上原恵理先生(以下、上原) ヒアルロン酸もコラーゲンも、肌の張りや弾力を保つ効果がありますが、性質や構造はまったく違います。詳しく説明すると、ヒアルロン酸は水分を含み、水を加えるとゼリー状になる粉ゼラチンのような性質を持っていて、水分を保持して肌の保湿力を高めます。コラーゲンはタンパク質の一種で、細胞が鎖のように連なり、格子状に規則正しく立体的に張り巡らされることから、肌のハリをキープしてくれるんです。たとえるなら、ベッドのスプリングですね。また、プラセンタは動物の胎盤から抽出した成分で、細胞を活性化し代謝を高める効果があると言われています。特定の何かに効くというより、体全体を一段底上げしてくれるような効果があると考えてください。化粧品などに多い豚由来のプラセンタもありますが、一般的なクリニック(医療機関)では、ヒト由来の注射液(ラエンネックorメルスモン)を使用しています。安全性に関しては、厳格な検査を受けていますが、「生物由来製品」には感染症のリスクがあるので、絶対に安全とは言いきれません。
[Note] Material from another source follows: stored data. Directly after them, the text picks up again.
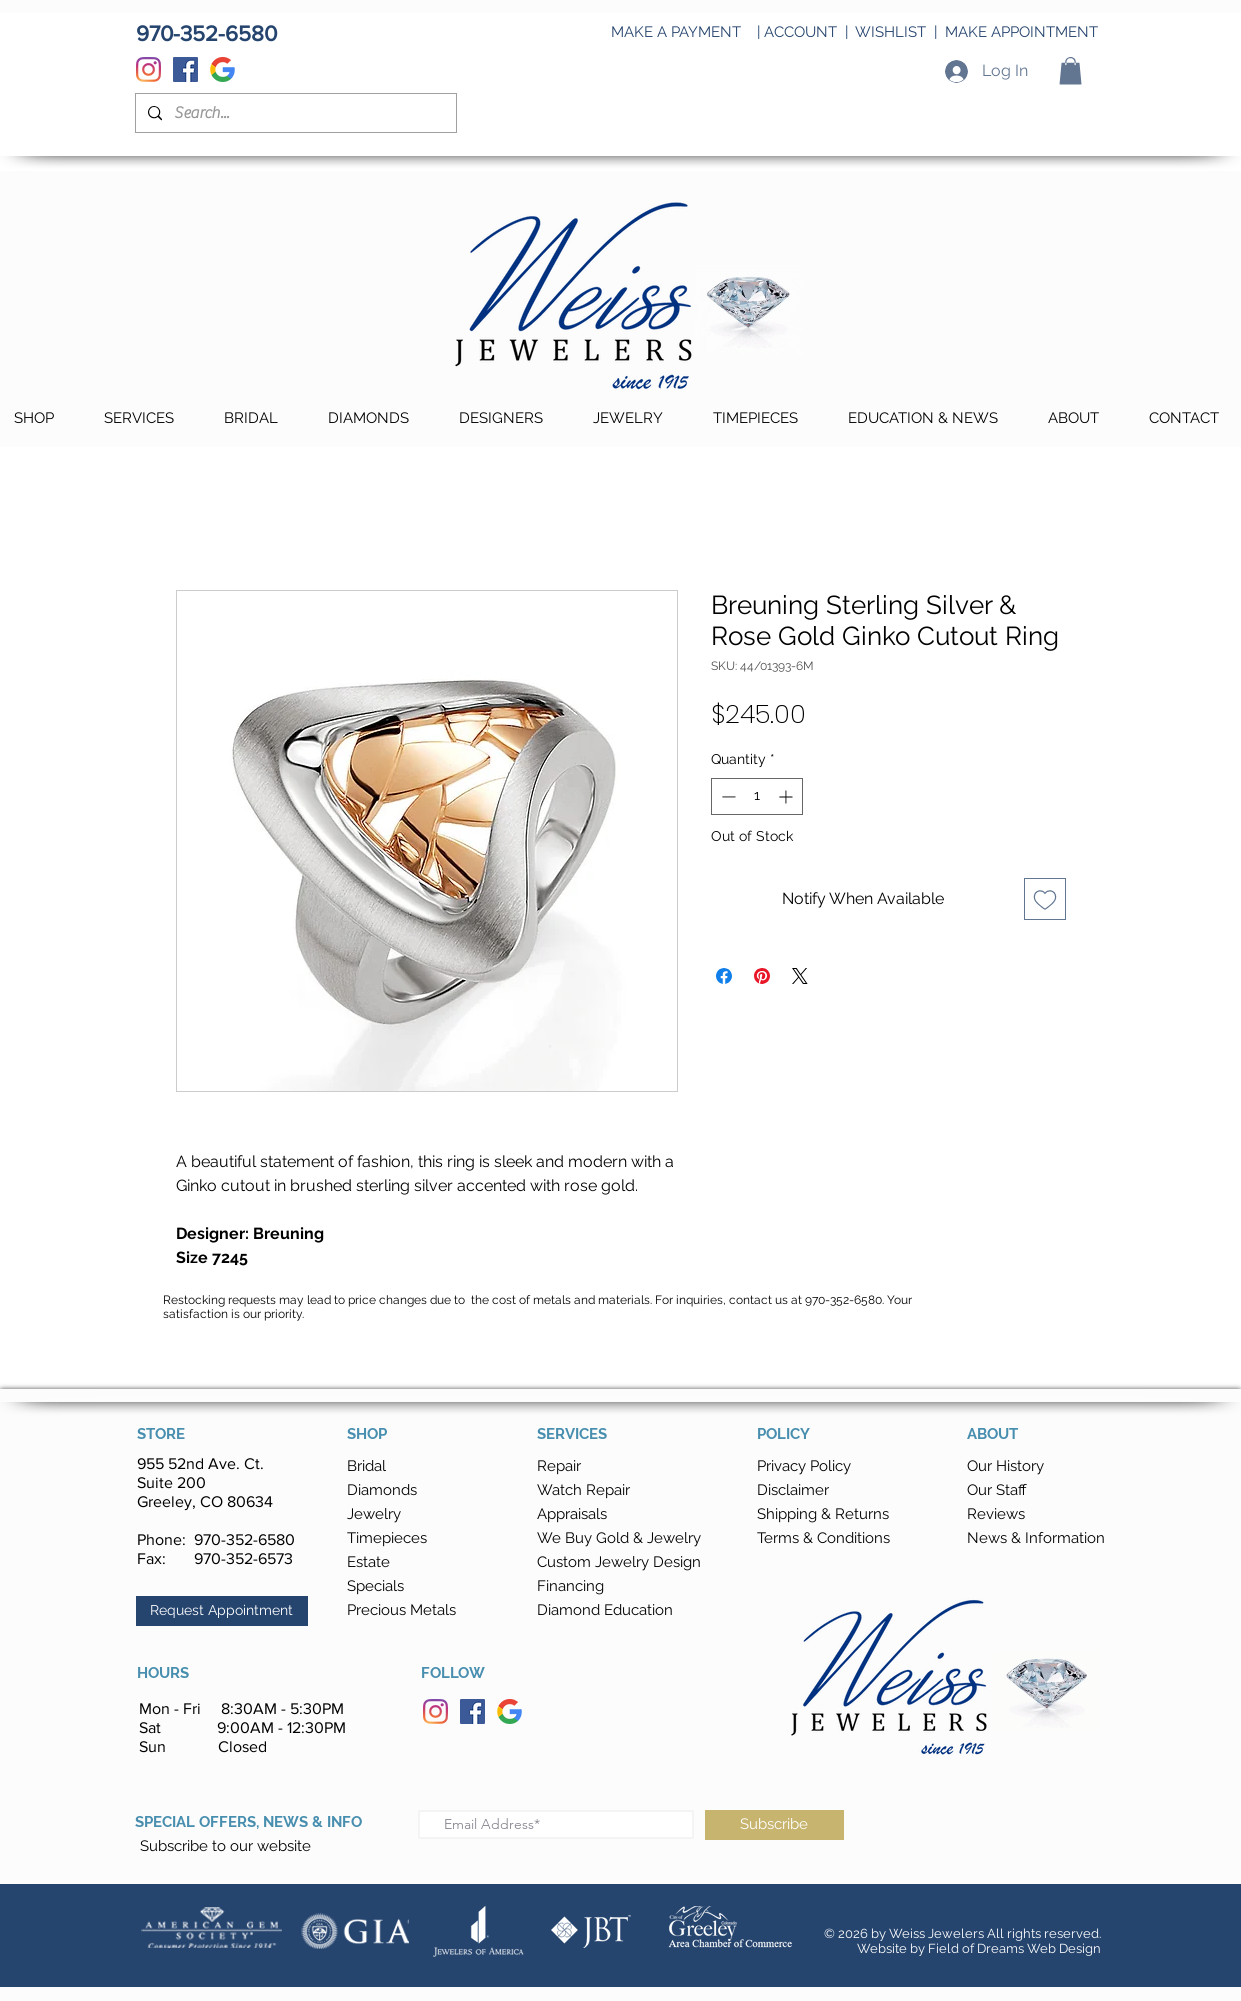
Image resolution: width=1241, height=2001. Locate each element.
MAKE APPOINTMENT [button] (1021, 32)
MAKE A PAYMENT (676, 32)
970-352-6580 (244, 1539)
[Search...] (294, 113)
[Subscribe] (774, 1825)
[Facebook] (185, 69)
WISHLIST (890, 32)
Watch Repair (583, 1490)
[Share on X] (800, 976)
 また、どれも十分な量が存在していれば、赤ちゃんのようにハリのあるみずみずしい肌になりますが、加齢などでヒアルロン酸が減ると肌の水分量が減り、コラーゲンが減ると鎖状の立体構造が破綻して、張りが失われてしまいます。そして、プラセンタは抗酸化作用によって、そうしたコラーゲンのダメージを抑制したり、さまざまな作用があるんです。

――どの成分も美肌に重要ですね。手軽にスキンケアコスメやサプリで補えますか?

上原 残念ながら、無理です。スキンケアコスメに含まれるヒアルロン酸やコラーゲン、プラセンタが肌の奥に浸透することはありません。というのも、皮膚は人間の体を守るバリアの役目をしているので、ウイルスやバクテリアといった微生物や汚れを侵入させないよう、分子量が500~1000以上のものは通さないといわれています。ヒアルロン酸やコラーゲンは分子量が数十万~数百万、プラセンタは数万~数十万と大きいので、どんなに肌の表面から塗り込んでも、角層の奥までは浸透しないんです。
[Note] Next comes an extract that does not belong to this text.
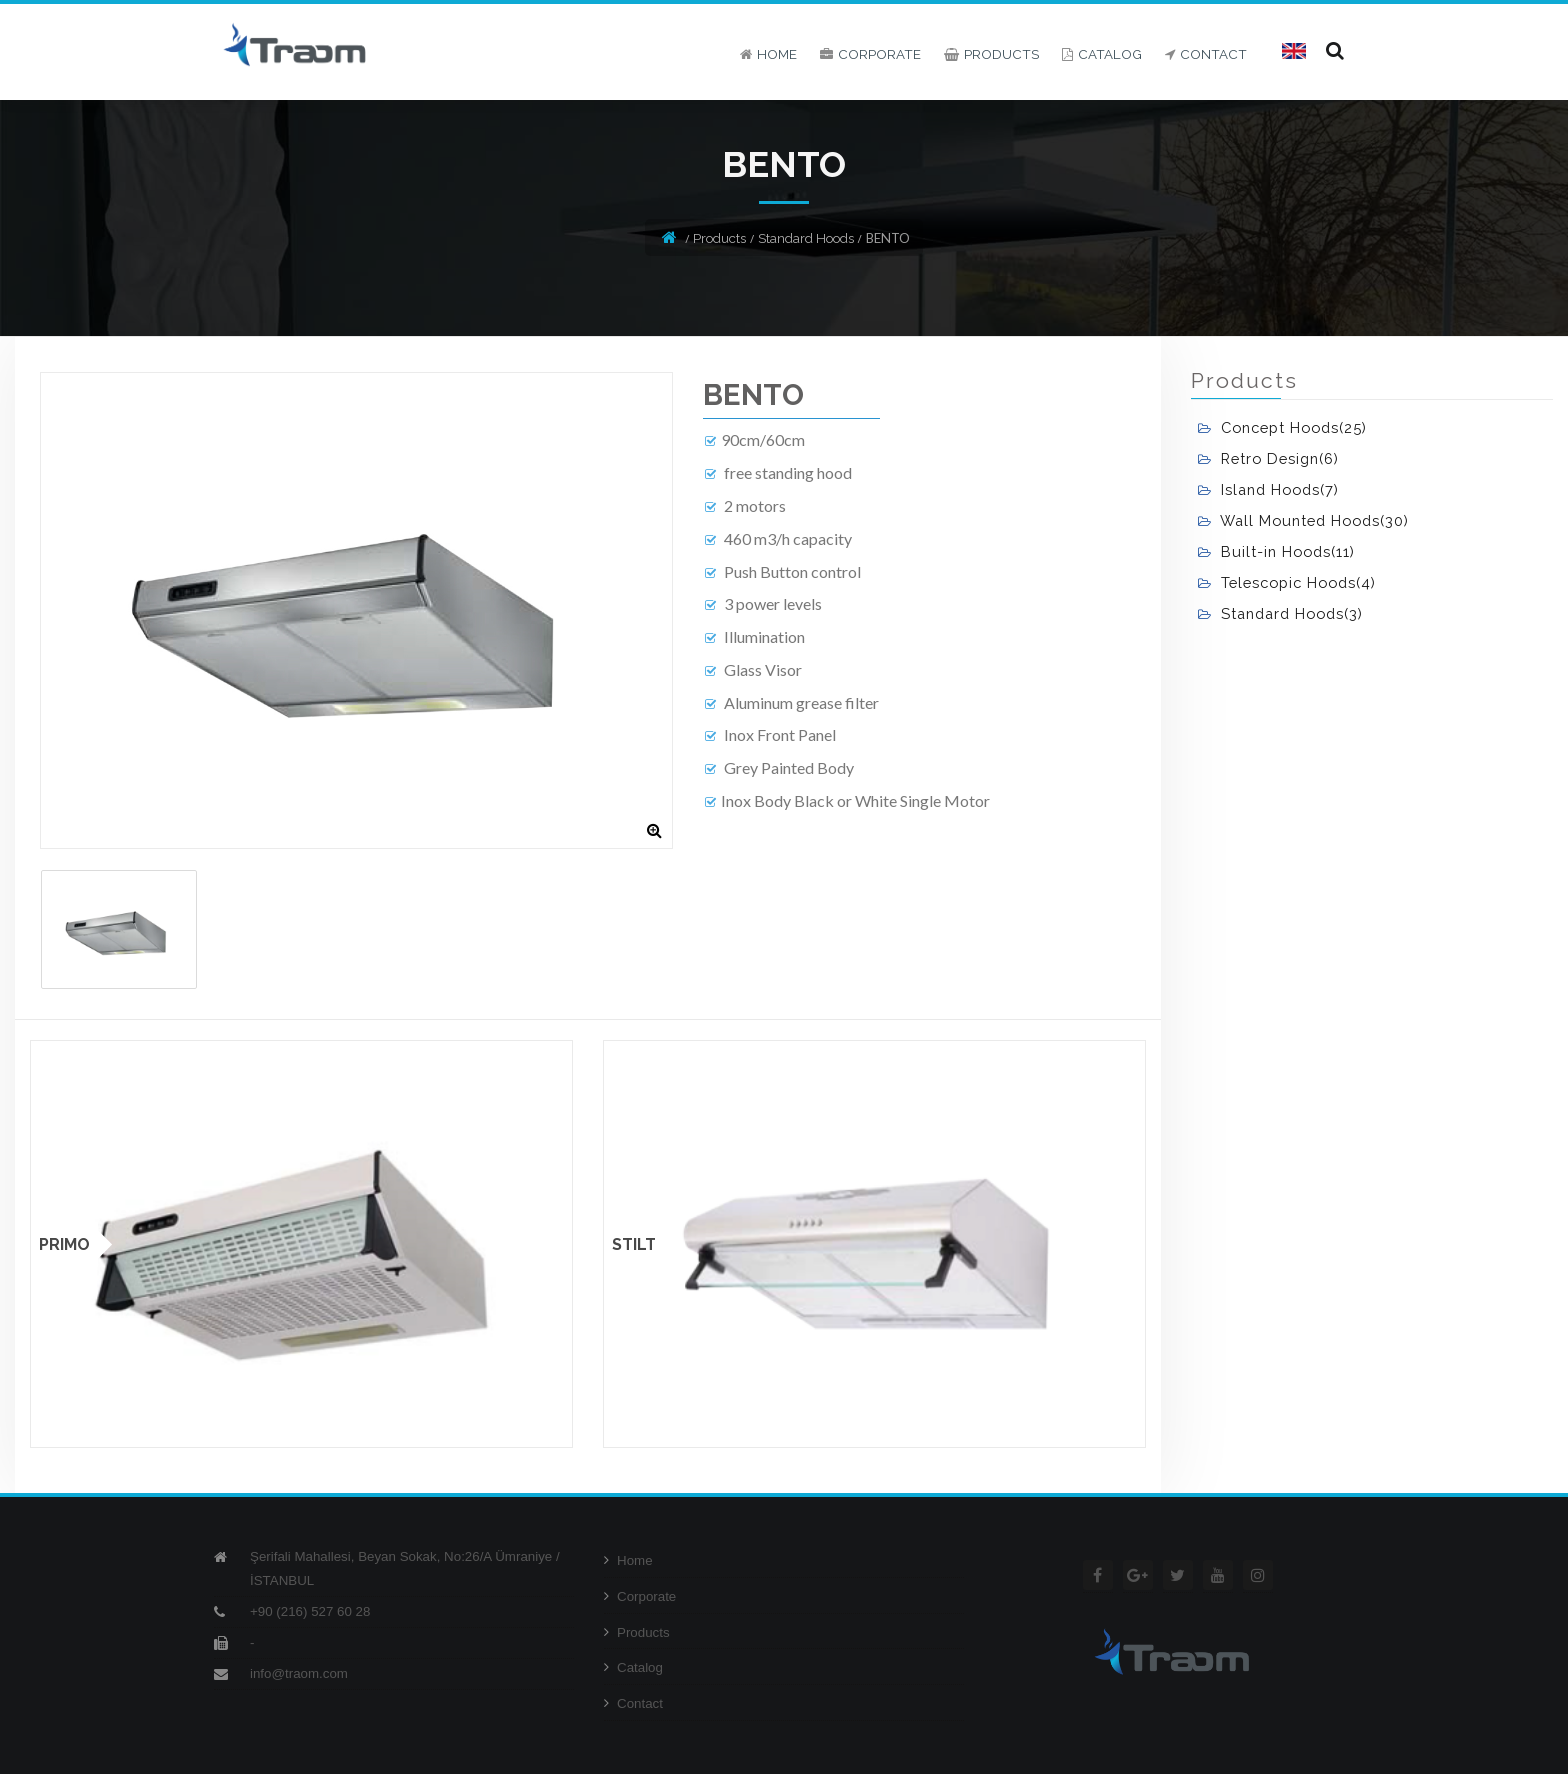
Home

 また、口からこれらの成分を摂った場合ですが、小腸が吸収できる分子量は600、大腸は300くらいなので、せいぜい消化器官で吸収できる“小さい”アミノ酸やブドウ糖に分解されるだけ。ダイレクトに肌へ届くなんて都合のいいことは起こりません。また、コラーゲンの一種で、より分子が細かく、体への吸収性が高いと言われる「コラーゲンペプチド」という成分もありますが、吸収されたペプチドは肌以外にも血液や内臓、髪など全身に行き渡るので、これだけで“美肌”を実感することはまず無理でしょう。効果がほぼないのに、サプリメントや「コラーゲンたっぷり」などと言われるフカヒレに何万円も出すなら、同様に名前が挙がる手羽先など安い食材を食べた方がマシだと思います(笑)。